Ekibin Sözcüsü Mansur el-Mansur, insansız hava aracı (İHA) üretimine yönelik atölye ve depoların varlığına dair istihbarat bilgilerinin alınması ve buna bağlı olarak uluslararası kurallara uygun şekilde kesin bir görev icra edilmesinin ardından koalisyon güçlerinin Mart 2022’de hedefi vuran bir güdümlü bomba kullanarak iki meşru askeri hedefe hava operasyonu düzenlediğini belirtti. Ayrıca gerçekleştirilen hava saldırısı sonucunda barınaklara verilen hasar ve sakinlerinin güvenliğine yönelik tehdit hakkında bir BM raporunda belirtilenleri yalanladı.

Ekip içerisindeki uzmanlar, görev sonrası raporları, iddia edilen alanın uydu görüntülerini ve gerçekleştirilen hava görevinin video kayıtlarını inceledikten sonra, Birleşmiş Milletler Koruma Gücü’ne bağlı konut kompleksi içindeki herhangi bir binaya yapılan hava saldırıları sonucunda doğrudan etkilerin veya hasarların olduğunu yalanladı.

Ortak ekip, sığınağın cam binalarının bazı cephelerinde gözlemlenen küçük hasar izlerinin, meşru askeri bölgeleri vuran fırtınalardan kaynaklandığına dikkat çekti. Ayrıca koalisyon güçlerine, koalisyon liderliğinin taahhüt ettiği insani ilkeler ve uluslararası normlar doğrultusunda kısmi hasarı onarmaya yardımcı olmaya çağırdı.

Mansur, pazartesi günü Riyad’da düzenlediği basın toplantısında, uluslararası kuruluşlardan alınan bazı vakaları ve ortak ekibin bu olaylara ilişkin değerlendirmesinin sonuçlarını inceledi. Ayrıca koalisyon güçlerinin Yemen’deki askeri operasyonları sırasında yaptıkları hatalar çerçevesinde bazı taraflarca ileri sürülen dört iddiayı da yalanladı.

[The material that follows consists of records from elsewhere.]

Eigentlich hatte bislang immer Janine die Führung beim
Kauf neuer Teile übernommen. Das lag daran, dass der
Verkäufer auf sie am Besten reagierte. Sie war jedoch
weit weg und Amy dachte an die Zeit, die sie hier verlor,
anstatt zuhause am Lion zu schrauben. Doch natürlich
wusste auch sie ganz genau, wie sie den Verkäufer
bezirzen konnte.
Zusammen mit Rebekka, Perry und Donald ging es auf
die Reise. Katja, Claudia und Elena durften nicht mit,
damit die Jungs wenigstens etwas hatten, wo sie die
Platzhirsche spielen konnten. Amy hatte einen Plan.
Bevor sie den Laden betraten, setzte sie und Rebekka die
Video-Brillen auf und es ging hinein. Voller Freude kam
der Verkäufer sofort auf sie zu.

251 sayılı olay çerçevesinde ise Eylül 2021’de Birleşmiş Milletler İnsan Hakları Yüksek Komiserliği’nin yıllık raporunda, koalisyon güçlerinin Amran vilayetindeki iki kümes hayvanı çiftliğine füze saldırısı düzenlediği iddiasıyla ilgili olarak Mansur şunları söyledi:

“Yemen’deki Ortak Olayları Değerlendirme Ekibi, bu iddiayı araştırıp delilleri değerlendirdikten ve uydu görüntülerini inceledikten sonra iddianın olduğu yerde bir kümes hayvanı çiftliği olmadığını tespit ederken, koalisyon güçlerinin olay boyunca herhangi bir hava operasyonu gerçekleştirmediğinden emin. İddia tarihi öncesindeki ve sonrasındaki günlerde de çiftlikte aynı durum söz konusuydu.”

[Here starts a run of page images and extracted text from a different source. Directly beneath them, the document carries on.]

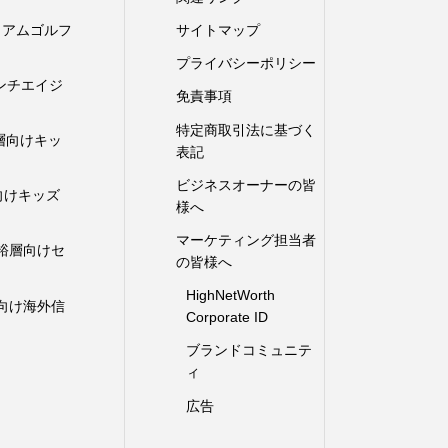
プレミアムゴルフ
サイトマップ
プライバシーポリシー
向けアンチエイジ
免責事項
ム
特定商取引法に基づく
富裕層向けキッ
表記
ビジネスオーナーの皆
裕層向けキッズ
様へ
マーケティング担当者
裕層向けセ
の皆様へ
ス
HighNetWorth
向け海外信
Corporate ID
ブランドコミュニテ
ィ
広告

252 sayılı vakada ekibe bildirilenlere göre ise 26.11.2018 tarihinde akşam saatlerinde Haccah vilayetindeki el-Hayca bölgesinde bir evin üzerinden uçmaya başlayan ve daha sonra bir eve çarpan bir İHA’ya ilişkin olarak ise Mansur, ekibin doğrulama, araştırma ve bilgi toplama prosedürlerini tamamladıktan sonra ekip uzmanlarının, iddianın olduğu gün koalisyon güçlerinin el-Hayca köyünde herhangi bir hava operasyonu gerçekleştirmediği bilgisine ulaştığını dile getirdi Ayrıca ekibin, konferans sırasında iddia bölgesinin koordinatlarının uydu görüntülerini gösterdiğine ve iddia edilen bölgede herhangi bir hava saldırısı izinin bulunup bulunmadığının net olmadığına da dikkat çekti. İddialara göre saldırı, evin tamamen yıkılmasına ve çok sayıda ölüm ve yaralanmaya yol açtı.

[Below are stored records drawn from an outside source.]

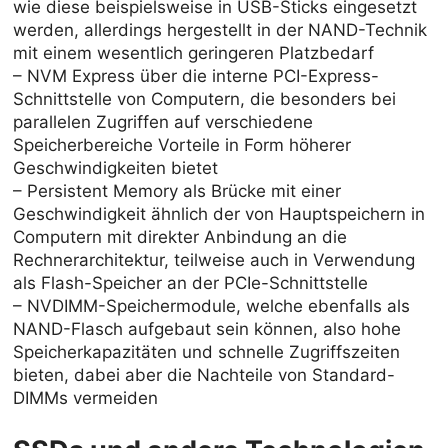
wie diese beispielsweise in USB-Sticks eingesetzt
werden, allerdings hergestellt in der NAND-Technik
mit einem wesentlich geringeren Platzbedarf
– NVM Express über die interne PCI-Express-
Schnittstelle von Computern, die besonders bei
parallelen Zugriffen auf verschiedene
Speicherbereiche Vorteile in Form höherer
Geschwindigkeiten bietet
– Persistent Memory als Brücke mit einer
Geschwindigkeit ähnlich der von Hauptspeichern in
Computern mit direkter Anbindung an die
Rechnerarchitektur, teilweise auch in Verwendung
als Flash-Speicher an der PCIe-Schnittstelle
– NVDIMM-Speichermodule, welche ebenfalls als
NAND-Flasch aufgebaut sein können, also hohe
Speicherkapazitäten und schnelle Zugriffszeiten
bieten, dabei aber die Nachteile von Standard-
DIMMs vermeiden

Mansur, olaylarla ilgili incelemesini, Sınır Tanımayan Doktorlar Örgütü’nün, 2021’de Yemen hava sahasının kapanmasına neden olan Sana Uluslararası Havalimanı çevresinde bir hava saldırısı hakkında bildirdiği bilgilerle noktaladı. Yetkili ayrıca, koalisyon güçlerinin herhangi bir hava operasyonu gerçekleştirmediğini göstermek için ortak ekibin bilgi toplama çalışmalarını yürüttüğünü ve iddia tarihinde gerçekleştirilen hava operasyonlarını incelediğini söyledi. Ayrıca Yemen hava sahasını askıya alma kararı alınmadığına dikkat çekti.